Dataset items
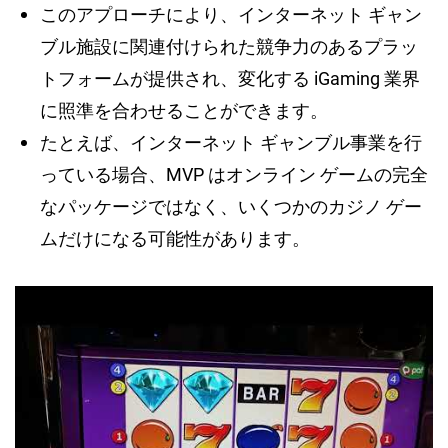
このアプローチにより、インターネット ギャン
ブル施設に関連付けられた競争力のあるプラッ
トフォームが提供され、変化する iGaming 業界
に照準を合わせることができます。
たとえば、インターネット ギャンブル事業を行
っている場合、MVP はオンライン ゲームの完全
なパッケージではなく、いくつかのカジノ ゲー
ムだけになる可能性があります。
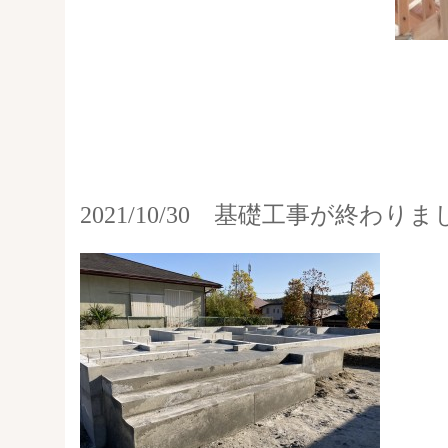
2021/10/30 基礎工事が終わり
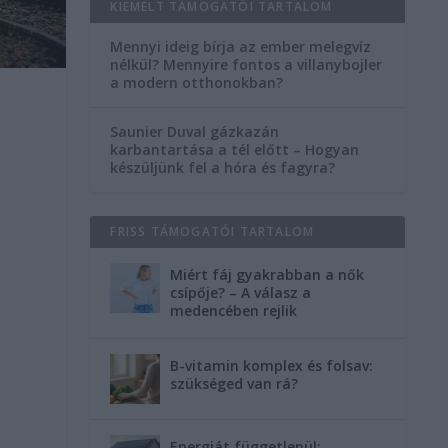
KIEMELT TÁMOGATÓI TARTALOM
Mennyi ideig bírja az ember melegvíz
nélkül? Mennyire fontos a villanybojler
a modern otthonokban?
Saunier Duval gázkazán
karbantartása a tél előtt – Hogyan
készüljünk fel a hóra és fagyra?
FRISS TÁMOGATÓI TARTALOM
Miért fáj gyakrabban a nők
csípője? – A válasz a
medencében rejlik
B-vitamin komplex és folsav:
szükséged van rá?
Energiát függetlenül:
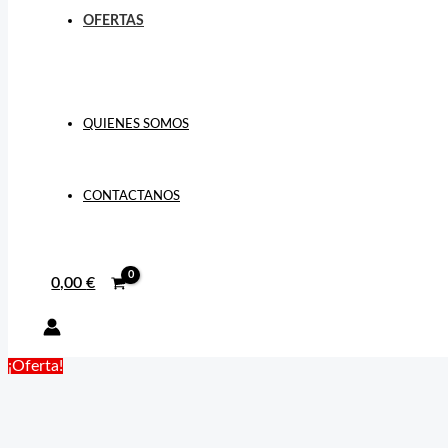
OFERTAS
QUIENES SOMOS
CONTACTANOS
0,00
€
¡Oferta!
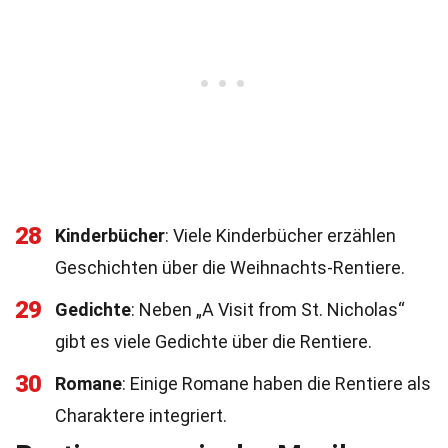
28
Kinderbücher
: Viele Kinderbücher erzählen
Geschichten über die Weihnachts-Rentiere.
29
Gedichte
: Neben „A Visit from St. Nicholas“
gibt es viele Gedichte über die Rentiere.
30
Romane
: Einige Romane haben die Rentiere als
Charaktere integriert.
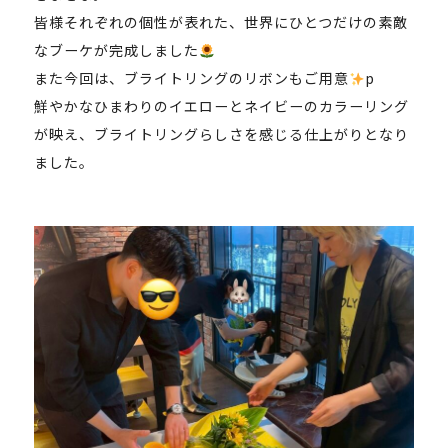
皆様それぞれの個性が表れた、世界にひとつだけの素敵
なブーケが完成しました
また今回は、ブライトリングのリボンもご用意
p
鮮やかなひまわりのイエローとネイビーのカラーリング
が映え、ブライトリングらしさを感じる仕上がりとなり
ました。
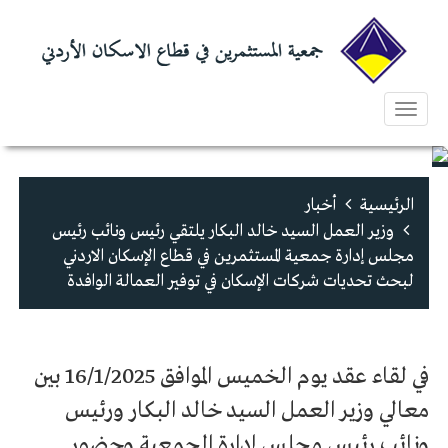
Toggle
navigation
الرئيسية
أخبار
وزير العمل السيد خالد البكار يلتقي رئيس ونائب رئيس
مجلس إدارة جمعية المستثمرين في قطاع الإسكان الاردني
لبحث تحديات شركات الإسكان في توفير العمالة الوافدة
في لقاء عقد يوم الخميس الموافق 16/1/2025 بين
معالي وزير العمل السيد خالد البكار ورئيس
ونائب رئيس مجلس إدارة الجمعية وحضور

_YOUR INSTRUCTIONS_
The expected answer is every line above in which the word "Gedichte" appears.

_ANSWER TO THE PROBLEM_
Gedichte
gibt es viele Gedichte über die Rentiere.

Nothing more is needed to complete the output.